Data -
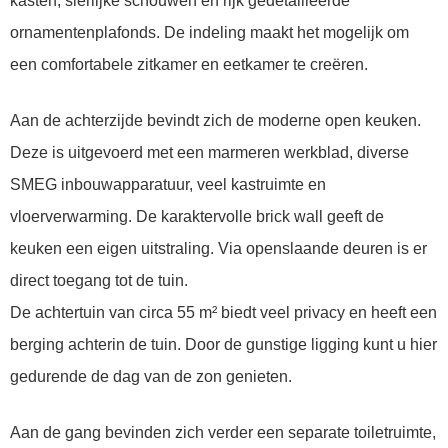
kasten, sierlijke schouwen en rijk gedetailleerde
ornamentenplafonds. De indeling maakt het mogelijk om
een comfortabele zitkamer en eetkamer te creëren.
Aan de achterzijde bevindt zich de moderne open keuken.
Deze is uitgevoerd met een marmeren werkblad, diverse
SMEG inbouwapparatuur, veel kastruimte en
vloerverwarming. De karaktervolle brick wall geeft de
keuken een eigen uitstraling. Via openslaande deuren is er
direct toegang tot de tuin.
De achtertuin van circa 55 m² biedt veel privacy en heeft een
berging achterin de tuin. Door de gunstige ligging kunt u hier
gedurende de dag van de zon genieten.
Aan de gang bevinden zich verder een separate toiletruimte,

---

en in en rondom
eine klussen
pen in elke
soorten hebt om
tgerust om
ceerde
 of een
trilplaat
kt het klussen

To do - Across the records above, tally the lines that contain "keuken" and give the result as a number alone.

Task solution - 2